Synthetaic, which launched in 2019, offers a tool — Rapid Automatic Image Categorization, or RAIC for short — designed to automate the analysis of large datasets, namely satellite imagery and video, not containing labels.
Many AI models are trained by having groups of people — annotators — label data so that a model can learn to associate certain annotations (i.e. labels) with characteristics of the data. For example, a model that’s fed lots of cat pictures with annotations for each breed will eventually “learn” to distinguish between bobtails and shorthairs.
By contrast, users feed RAIC a single image and RAIC locates where else that image lives in a dataset.
In the case of the Chinese balloon, this enabled Synthetaic’s platform to spot the balloon using no more than a sketch of what the balloon might look like from space and recent satellite images from the area where the balloon was shot down.
“RAIC means being able to handle scarce or complex data sets, accelerating AI development and improving predictive modeling without the constraints of data quantity or quality,” Jaskolski said. “This positions RAIC as a strategic asset for driving innovation, operational efficiency and competitive advantage, particularly in use cases where data is a bottleneck to AI adoption and implementation.”
Synthetaic isn’t the only company exploring the use of synthetic data in model training.
Synthesis AI, which raised $17 million in a venture round in April 2022, is developing a platform that generates synthetic data to train AI systems of various types. Scale AI two years ago launched a program that lets machine learning engineers enhance existing real-world datasets with synthetic samples. Elsewhere, there are firms like Parallel Domain, which are creating synthetic data for specific use cases like autonomous driving.
Gartner predicts that 60% of the data used for the development of AI and analytics projects will be synthetically generated by 2024. But while the industry forges ahead, some experts worry that synthetic data’s drawbacks — and potential dangers — are being ignored.

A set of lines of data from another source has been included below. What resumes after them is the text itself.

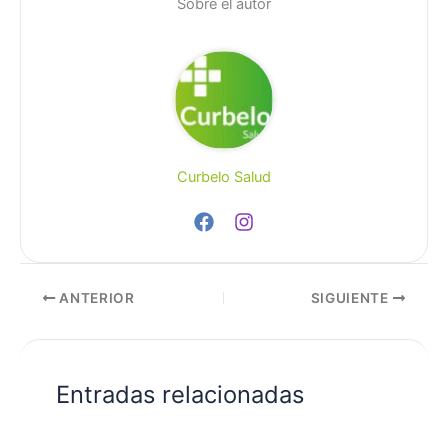
Sobre el autor
Curbelo Salud
ANTERIOR
SIGUIENTE
Entradas relacionadas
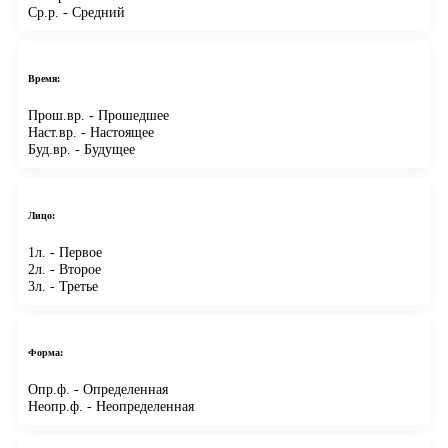
Ср.р.
- Средний
Время:
Прош.вр.
- Прошедшее
Наст.вр.
- Настоящее
Буд.вр.
- Будущее
Лицо:
1л.
- Первое
2л.
- Второе
3л.
- Третье
Форма:
Опр.ф.
- Определенная
Неопр.ф.
- Неопределенная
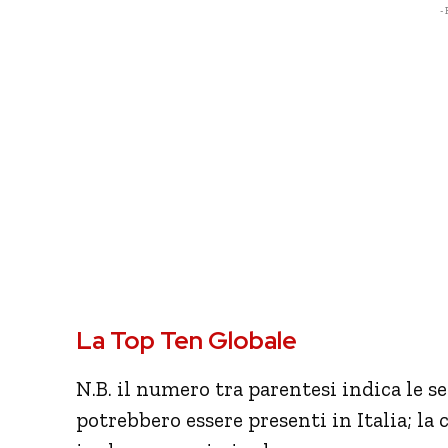
- 
La Top Ten Globale
N.B. il numero tra parentesi indica le se
potrebbero essere presenti in Italia; la c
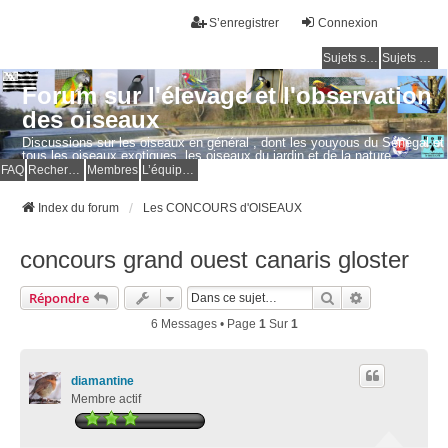
S’enregistrer
Connexion
Sujets sans réponse
Sujets actifs
Forum sur l'élevage et l'observation
des oiseaux
Discussions sur les oiseaux en général , dont les youyous du Sénégal et
tous les oiseaux exotiques, les oiseaux du jardin et de la nature.
Questions, photos, expériences.
FAQ
Rechercher
Membres
L’équipe du forum
Index du forum
Les CONCOURS d'OISEAUX
concours grand ouest canaris gloster
Rechercher
Recherche Av
Répondre
6 Messages • Page
1
Sur
1
diamantine
Membre actif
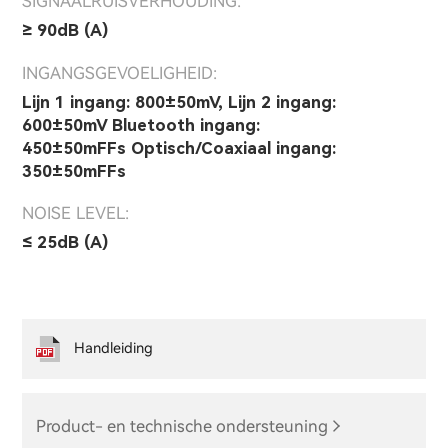
SIGNAALRUISVERHOUDING:
≥ 90dB (A)
INGANGSGEVOELIGHEID:
Lijn 1 ingang: 800±50mV, Lijn 2 ingang:
600±50mV Bluetooth ingang:
450±50mFFs Optisch/Coaxiaal ingang:
350±50mFFs
NOISE LEVEL:
≤ 25dB (A)
Handleiding
Product- en technische ondersteuning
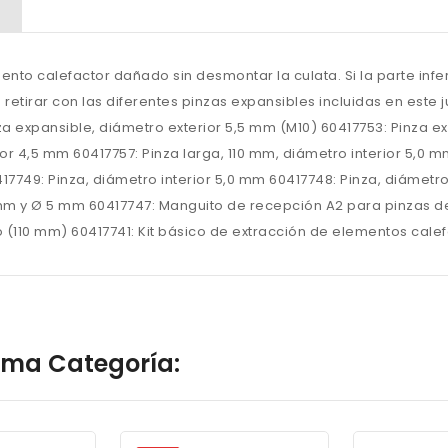
mento calefactor dañado sin desmontar la culata. Si la parte inf
tirar con las diferentes pinzas expansibles incluidas en este j
a expansible, diámetro exterior 5,5 mm (M10) 60417753: Pinza e
ior 4,5 mm 60417757: Pinza larga, 110 mm, diámetro interior 5,0 
417749: Pinza, diámetro interior 5,0 mm 60417748: Pinza, diámetr
 mm y Ø 5 mm 60417747: Manguito de recepción A2 para pinzas 
(110 mm) 60417741: Kit básico de extracción de elementos cale
isma Categoría:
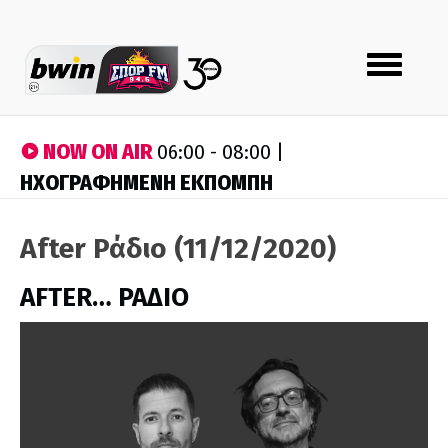
Toggle
navigation
NOW ON AIR
06:00 - 08:00 |
ΗΧΟΓΡΑΦΗΜΕΝΗ ΕΚΠΟΜΠΗ
After Ράδιο (11/12/2020)
AFTER… ΡΑΔΙΟ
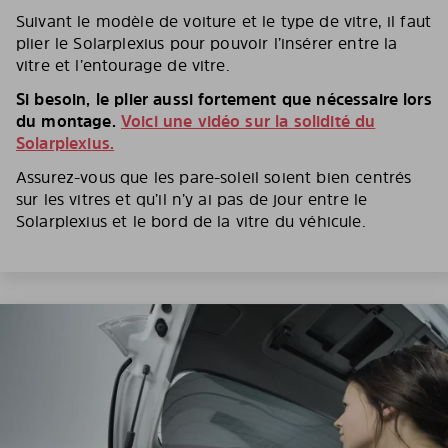
Suivant le modèle de voiture et le type de vitre, il faut
plier le Solarplexius pour pouvoir l’insérer entre la
vitre et l’entourage de vitre.
Si besoin, le plier aussi fortement que nécessaire lors
du montage.
Voici une vidéo sur la solidité du
Solarplexius.
Assurez-vous que les pare-soleil soient bien centrés
sur les vitres et qu’il n’y ai pas de jour entre le
Solarplexius et le bord de la vitre du véhicule.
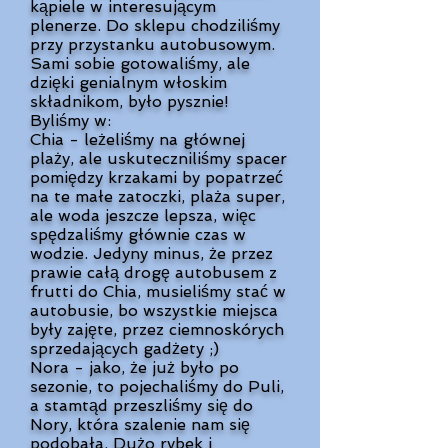
kąpiele w interesującym
plenerze. Do sklepu chodziliśmy
przy przystanku autobusowym.
Sami sobie gotowaliśmy, ale
dzięki genialnym włoskim
składnikom, było pysznie!
Byliśmy w:
Chia - leżeliśmy na głównej
plaży, ale uskuteczniliśmy spacer
pomiędzy krzakami by popatrzeć
na te małe zatoczki, plaża super,
ale woda jeszcze lepsza, więc
spędzaliśmy głównie czas w
wodzie. Jedyny minus, że przez
prawie całą drogę autobusem z
frutti do Chia, musieliśmy stać w
autobusie, bo wszystkie miejsca
były zajęte, przez ciemnoskórych
sprzedających gadżety ;)
Nora - jako, że już było po
sezonie, to pojechaliśmy do Puli,
a stamtąd przeszliśmy się do
Nory, która szalenie nam się
podobała. Dużo rybek i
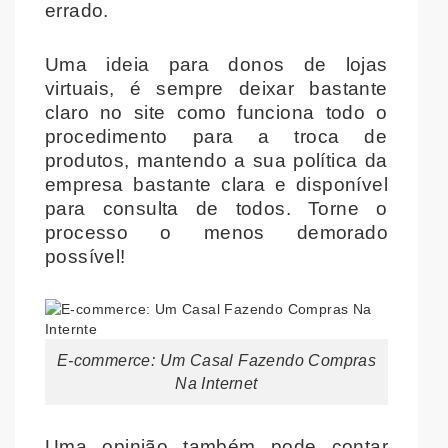
errado.
Uma ideia para donos de lojas
virtuais, é sempre deixar bastante
claro no site como funciona todo o
procedimento para a troca de
produtos, mantendo a sua política da
empresa bastante clara e disponível
para consulta de todos. Torne o
processo o menos demorado
possível!
E-commerce: Um Casal Fazendo Compras
Na Internet
Uma opinião também pode contar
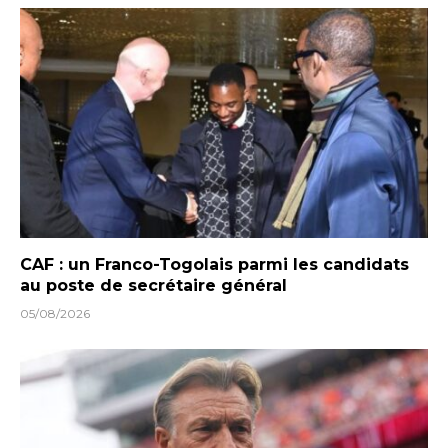
CAF : un Franco-Togolais parmi les candidats
au poste de secrétaire général
05/08/2026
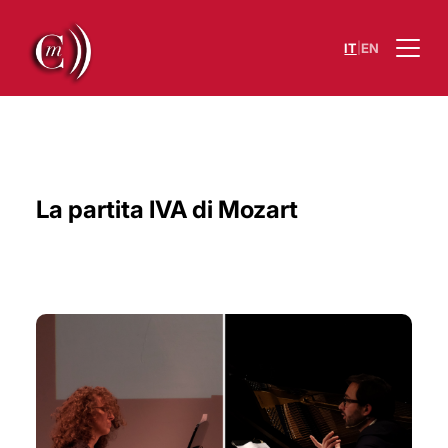
|
IT
EN
La partita IVA di Mozart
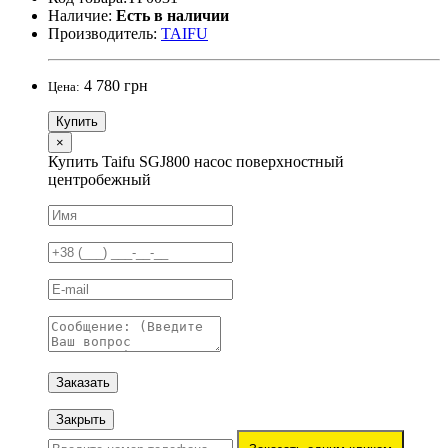
Наличие:
Есть в наличии
Производитель:
TAIFU
4 780 грн
Цена:
Купить
×
Купить Taifu SGJ800 насос поверхностный
центробежный
Заказать
Закрыть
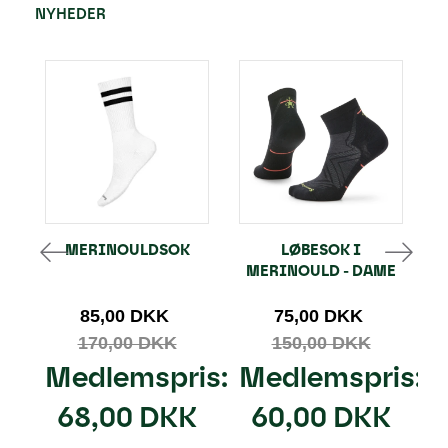
NYHEDER
MERINOULDSOK
LØBESOK I
MERINOULD - DAME
M
85,00 DKK
75,00 DKK
170,00 DKK
150,00 DKK
Medlemspris:
Medlemspris:
68,00 DKK
60,00 DKK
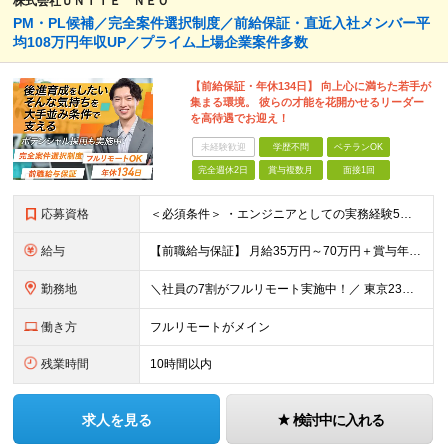
株式会社ＵＮＩＴＥ ＮＥＯ
PM・PL候補／完全案件選択制度／前給保証・直近入社メンバー平
均108万円年収UP／プライム上場企業案件多数
【前給保証・年休134日】 向上心に満ちた若手が
集まる環境。 彼らの才能を花開かせるリーダー
を高待遇でお迎え！
未経験歓迎
学歴不問
ベテランOK
完全週休2日
賞与複数月
面接1回
応募資格
＜必須条件＞ ・エンジニアとしての実務経験5年以上 ＜尚可条件＞ ・PM、PL経験 ・後輩指導やチームリーダーなど、何らかのリード経験 ※リーダー未経験の方のご応募も大歓迎です！ポテンシャル採用を
給与
【前職給与保証】 月給35万円～70万円＋賞与年2回＋各種手当 ※前職の給与・スキル・経験を考慮の上、決定いたします。 ※月給には固定残業代（月30時間分／5万円～10万円）を含みます。超過分は別途
勤務地
＼社員の7割がフルリモート実施中！／ 東京23区内など1都3県を中心としたプロジェクト先での勤務となります。 ※勤務地は希望を考慮します ≪本社≫ 東京都渋谷区恵比寿南1丁目3番7号 隅越ビル5階
働き方
フルリモートがメイン
残業時間
10時間以内
求人を見る
検討中に入れる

In a January 2020 study, Arizona State University researchers showed that an AI system trained on a dataset of images of professors could create highly realistic faces — but faces that were mostly white and male. The system amplified the biases in the original dataset, which — unsurprisingly — captured mostly male and white professors.
Synthetaic’s customers haven’t been scared away by the risks, for what it’s worth.
The startup claims to have worked with the U.S. Air Force to test AI-powered object detection in geospatial data and with The Nature Conservancy, the nonprofit environmental organization, to identify species of birds previously thought to be extinct. Synthetaic also has a contract with AFWERX, the Air Force research lab, to craft tech for object labeling, AI modeling and object detection in satellite-captured images.
Jaskolski believes that RAIC has applications in countless other domains, from AI prototyping to drone-based monitoring and content moderation. Pointing to Synthetaic’s work with CNN to analyze war images from Gaza and its partnership with Planet Labs to sell analytics on top of Earth imaging data, he asserts that Synthetaic’s business is robust to the tech industry’s downturn — and wider macroeconomic headwinds.
“Synthetaic’s technology offers a transformative approach to AI model training and creation, addressing the critical needs of technical decision makers,” Jaskolski said. “For C-suite managers, Synthetaic’s RAIC means being able to handle scarce or complex data sets, accelerating AI development and improving predictive modeling without the constraints of data quantity or quality. This positions RAIC as a strategic asset for driving innovation, operational efficiency and competitive advantage, particularly in use cases where data is a bottleneck to AI adoption and implementation.”